Luis Weihmüller

Personal information
- Full name: Luis Francisco Weihmüller
- Date of birth: 5 August 1902
- Place of birth: Villa María, Córdoba, Argentina
- Date of death: 1963
- Position(s): Defender

Senior career*
- Years: Team / Apps / (Gls)
- 1923–1925: Belgrano de Córdoba
- 1925: River Plate
- 1926–1930: Sportivo Palermo

International career
- 1928–1930: Argentina

Medal record
Representing Argentina
Football
Olympic Games
| Silver medal – second place | 1928 Amsterdam | Football |
FIFA World Cup
| Silver medal – second place | 1930 Argentina | Football |

= Luis Weihmuller =

Argentine footballer

Luis Weihmüller (5 August 1902 - 1963) was an Argentine footballer. He was part of Argentina's squad for the 1928 Summer Olympics, but he did not play in any matches.

==Early life==
Weihmüller was born and lived his first years in San Carlos Centro, Argentina. He was born in 1902 (according to his family on the 5 August). He was the son of Swiss immigrants.
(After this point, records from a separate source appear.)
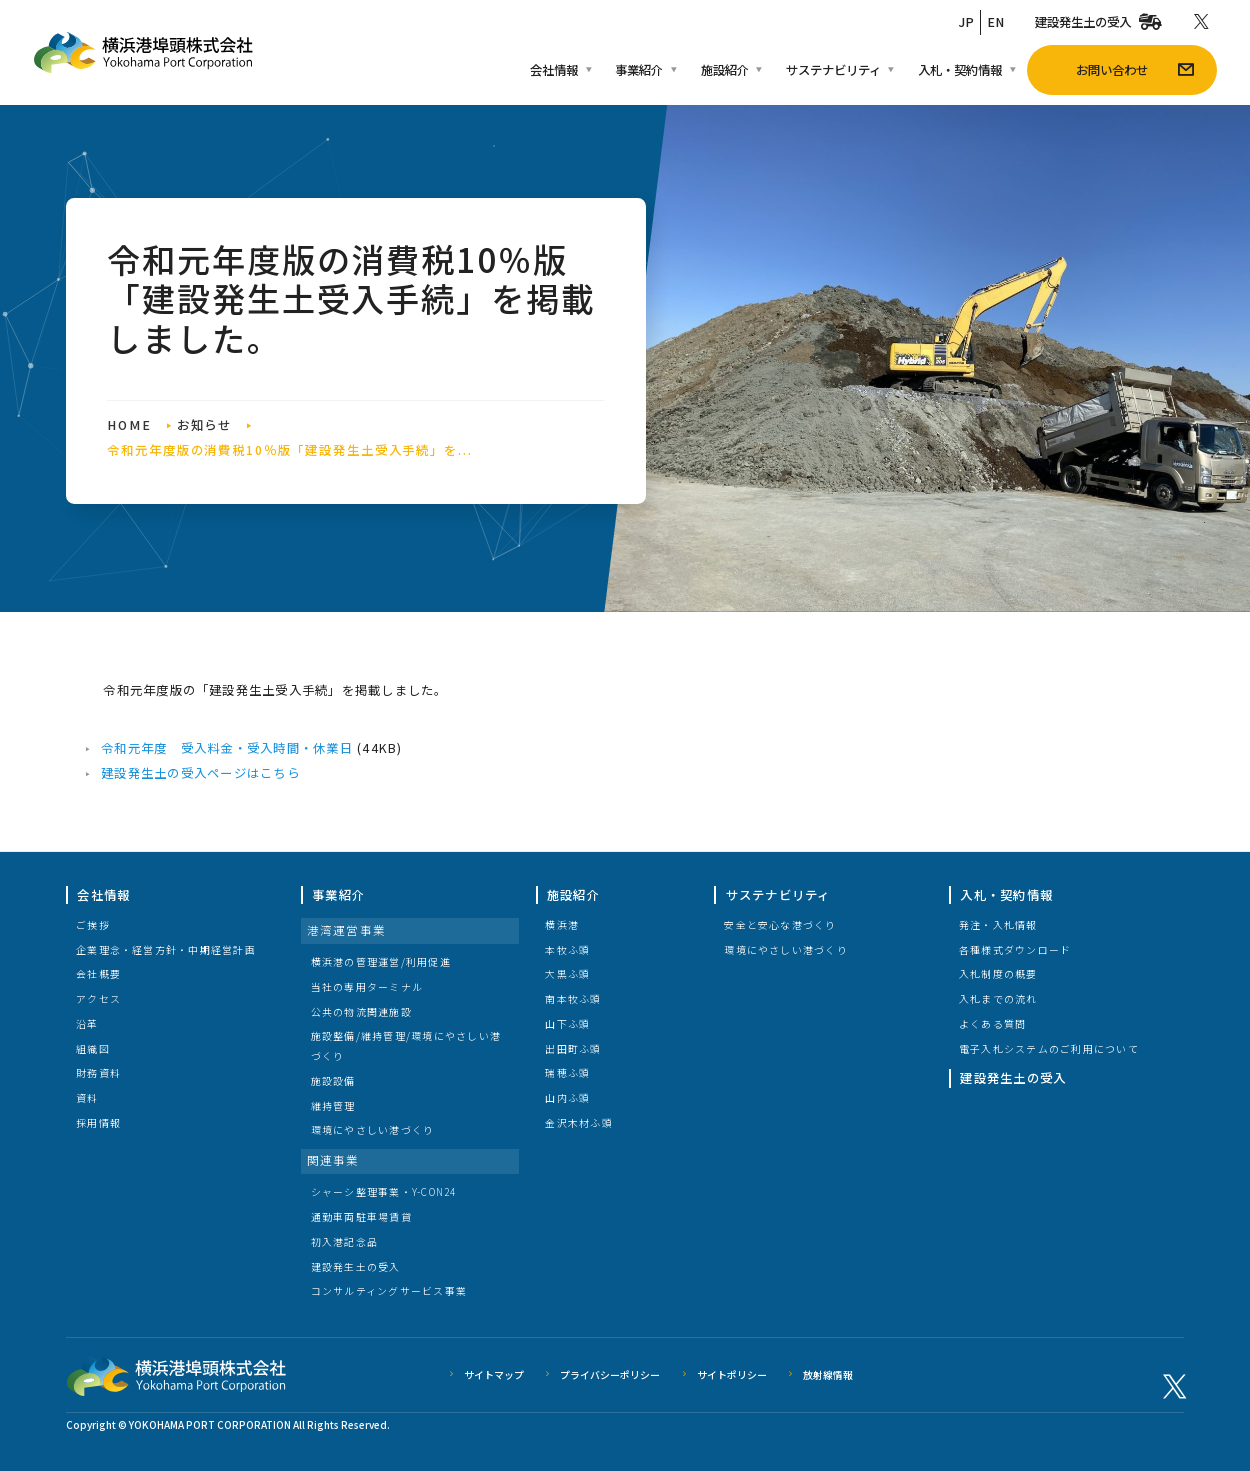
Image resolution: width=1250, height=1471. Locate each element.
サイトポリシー (732, 1374)
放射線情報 (828, 1374)
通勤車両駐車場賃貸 (361, 1216)
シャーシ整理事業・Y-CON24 (384, 1191)
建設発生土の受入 (356, 1266)
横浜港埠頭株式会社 (176, 1374)
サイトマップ (494, 1374)
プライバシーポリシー (610, 1374)
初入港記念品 (344, 1241)
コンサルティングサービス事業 (389, 1290)
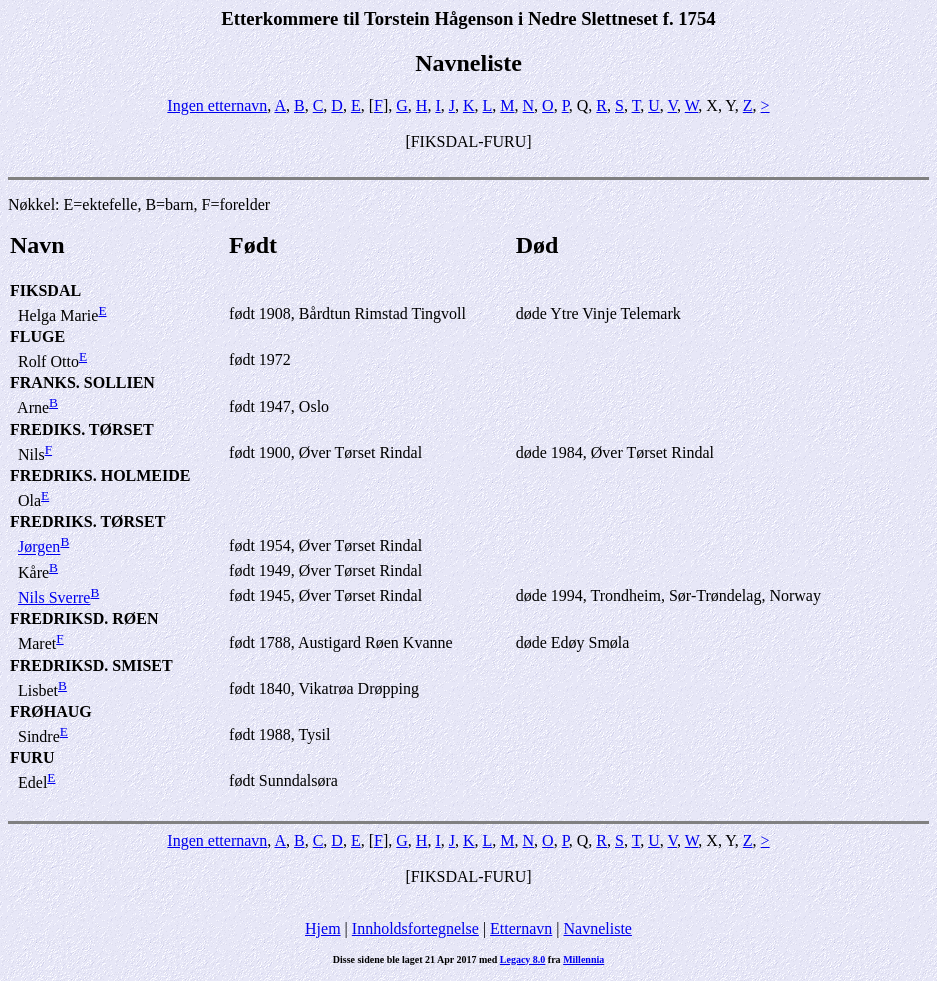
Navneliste (598, 928)
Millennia (583, 959)
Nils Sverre (54, 597)
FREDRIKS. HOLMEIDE (100, 475)
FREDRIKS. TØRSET (87, 521)
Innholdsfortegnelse (415, 928)
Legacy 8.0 (523, 959)
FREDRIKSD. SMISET (91, 665)
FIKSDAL (45, 290)
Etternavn (521, 928)
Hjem (323, 928)
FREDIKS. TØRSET (82, 429)
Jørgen (39, 547)
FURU (32, 757)
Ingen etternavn (217, 105)
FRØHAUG (51, 711)
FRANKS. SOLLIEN (82, 382)
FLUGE (37, 336)
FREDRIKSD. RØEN (84, 618)
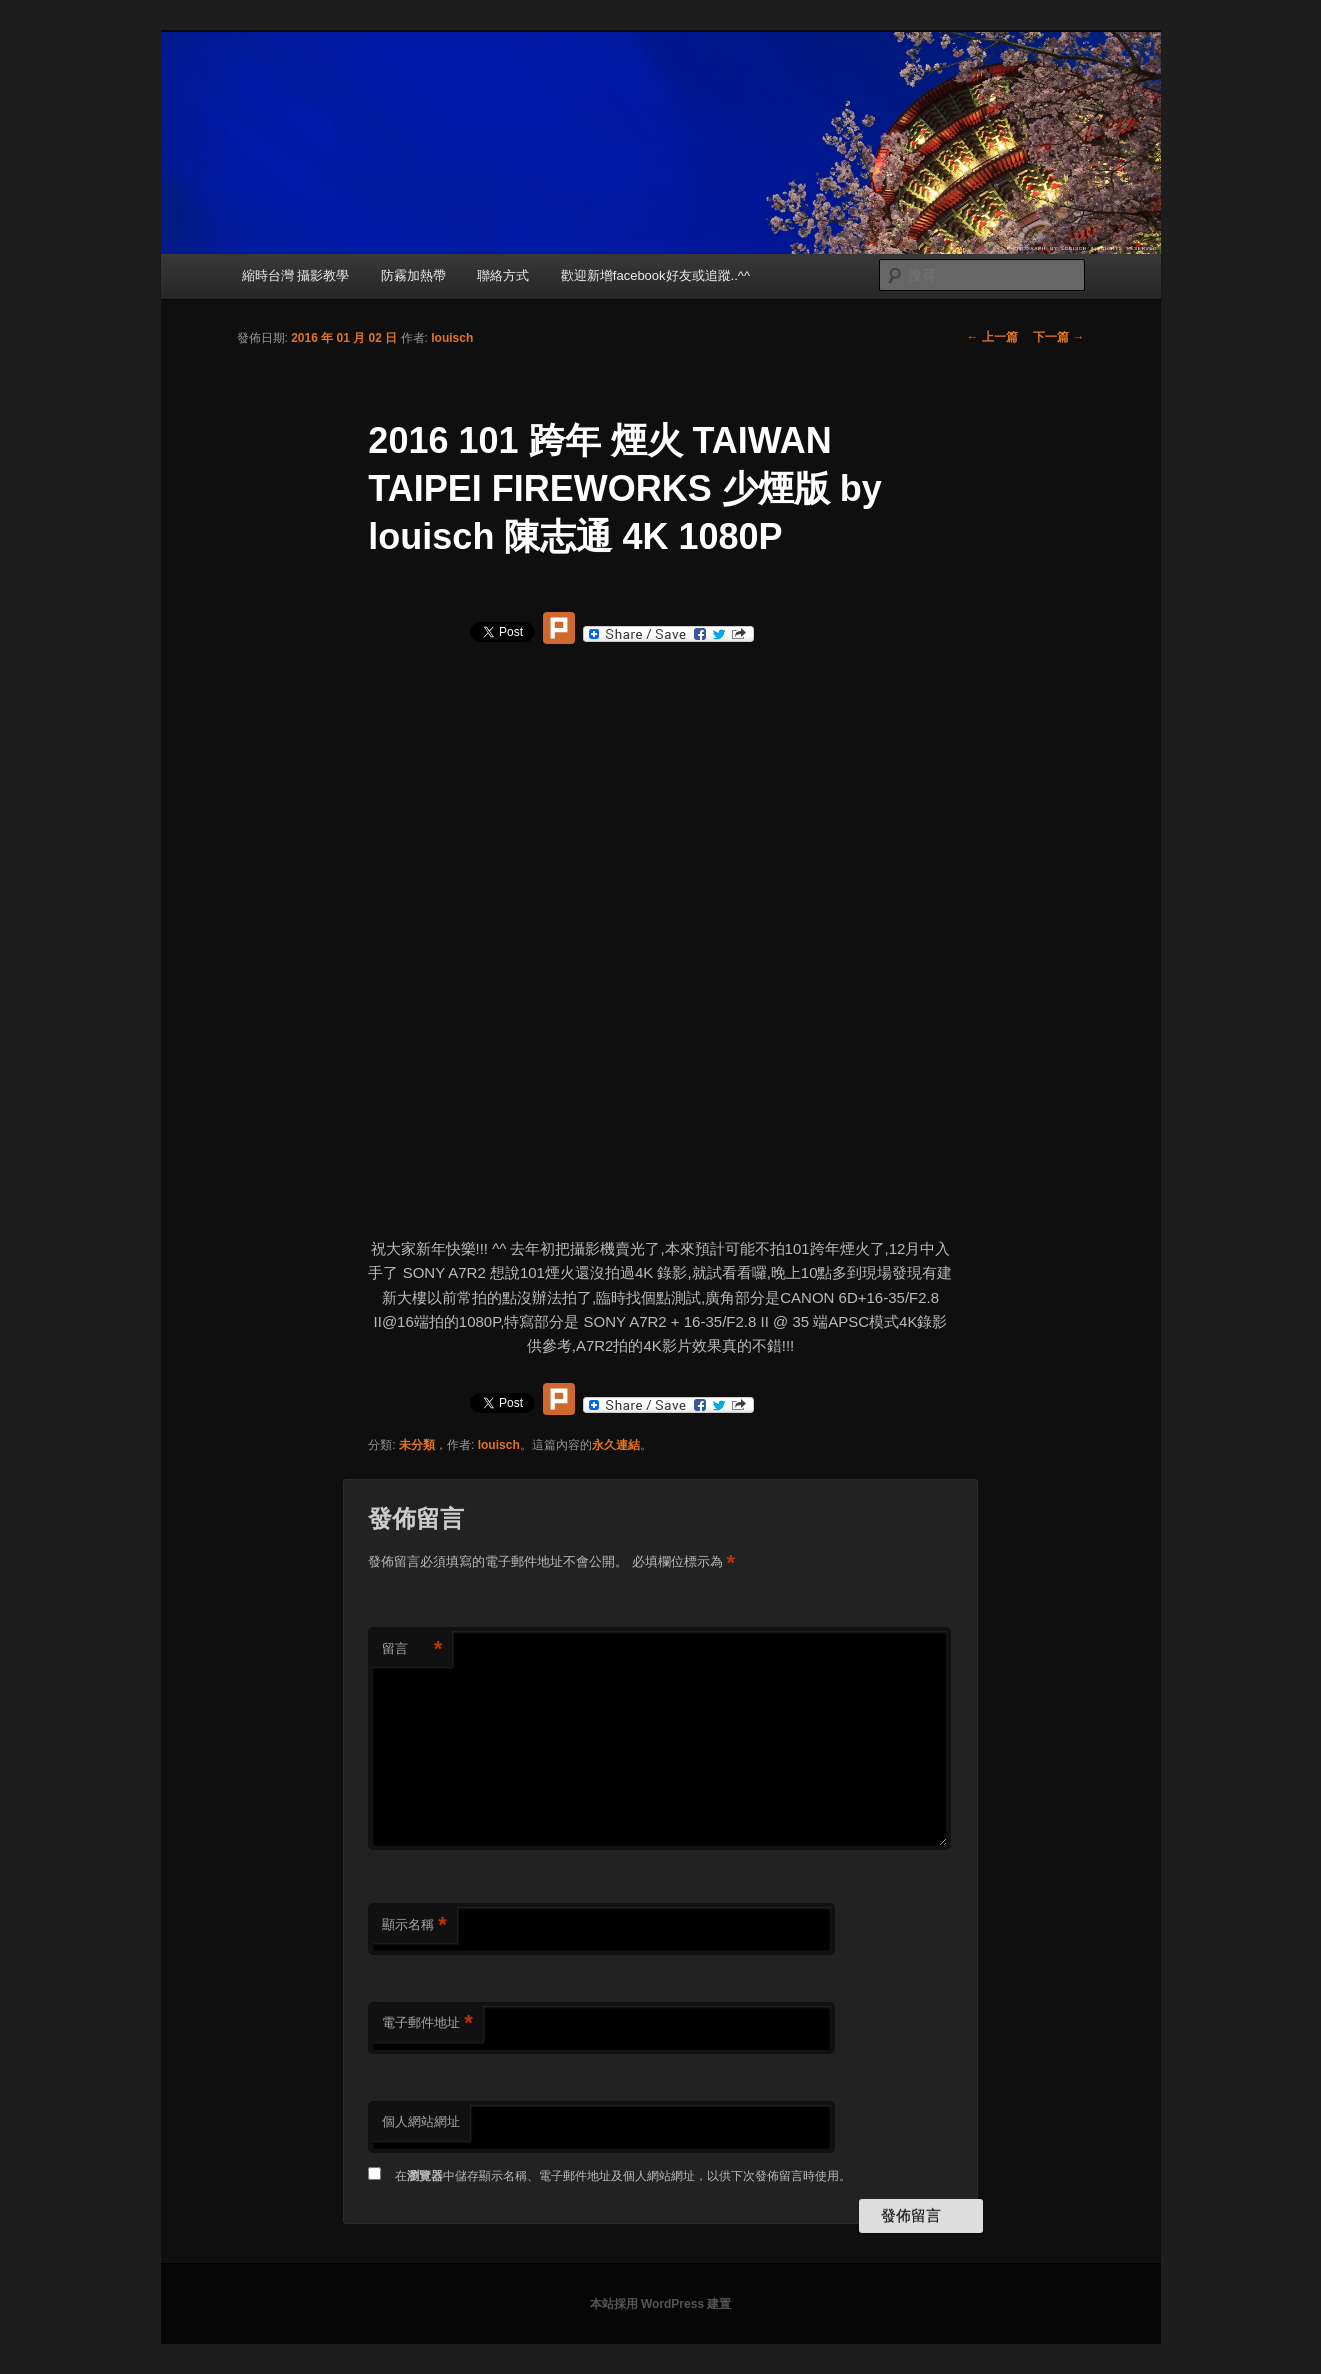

As a child everyone called him "Sity".

==The 1928 Olympics==
Prior to the 1928 Olympics, Luis F. Weihmüller was summoned to join the Argentinian squad that had a number of players who would star two years later in the 1930 World Cup played in Uruguay. The strange thing was that, in those years, managers were not allowed in the rules to replace a player with another. Anyway, as a member of that squad, Weihmüller won a silver medal. In the Argentine squad, there were five other players from Sportivo Palermo, which was Weihmüller's current team: Fernando Paternoster, Adolfo Zumelzu, Ludovico Bidoglio, Herman, and Juan Evaristo.